O esporte brasileiro tomou um duro golpe na segunda-feira (30). Em reunião virtual, o Conselho de Defesa do Patrimônio Histórico, Arqueológico, Artístico e Turístico) rejeitou a proposta de tombamento do Complexo do Ibirapuera.
De acordo com o jornalista esportivo Marcelo Laguna, em artigo para o site Olímpiada Todo dia, a decisão foi a sentença de morte para uma reduzida parte da memória esportiva e cultural do país. Na prática, explica ele, o que foi definido com o não tombamento é entregar o complexo de mão beijada à privatização.
“E não precisa ser nenhum gênio para prever que o destino final não terá nada a ver com o esporte”, frisa. O complexo reúne, além do histórico Ginásio Geraldo José de Almeida (inaugurado em janeiro de 1957), o estádio de atletismo Ícaro de Castro Mello, o Parque Aquático e um ginásio menor, o Mauro Pinheiro.
No Relatório de Modelagem Econômico Financeira, o termo usado para o futuro do Ibirapuera é “shopping”. A concessão deve ser lançada pelo governo de João Doria (PSDB) ainda este mês.

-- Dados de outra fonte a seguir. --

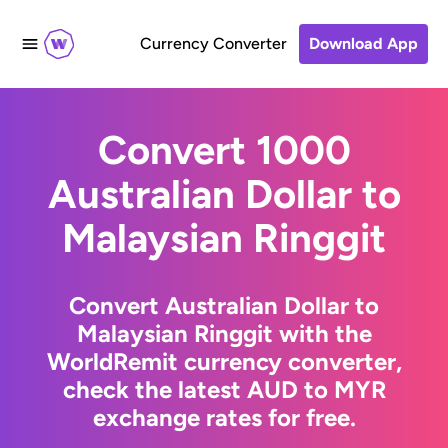
Currency Converter
Download App
Convert 1000
Australian Dollar to
Malaysian Ringgit
Convert Australian Dollar to
Malaysian Ringgit with the
WorldRemit currency converter,
check the latest AUD to MYR
exchange rates for free.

“Sem o tombamento, não é possível proteger as mudanças arquitetônicas locais. Algo que não acontecerá, por exemplo, no Estádio do Pacaembu, que também foi privatizado, mas manterá toda sua estrutura e funcionalidade originais”, explica o jornalista.

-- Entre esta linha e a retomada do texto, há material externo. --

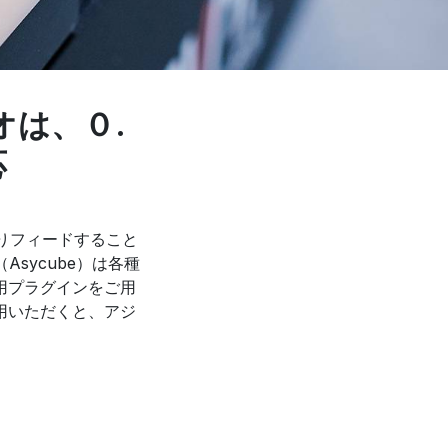
は、０.
応
よりフィードすること
Asycube）は各種
用プラグインをご用
利用いただくと、アジ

“No caso do Ibirapuera, o próprio estudo do governo do estado de São Paulo para o edital de privatização prevê a demolição do estádio de atletismo para a construção de uma arena multiuso para 20 mil pessoas. No local do parque aquático, o estudo indicava a construção de uma torre comercial e de um hotel. Já o velho Ibirapuera seria transformado em um grande shopping center, aproveitando sua estrutura. Sim, um shopping!”, aponta Laguna.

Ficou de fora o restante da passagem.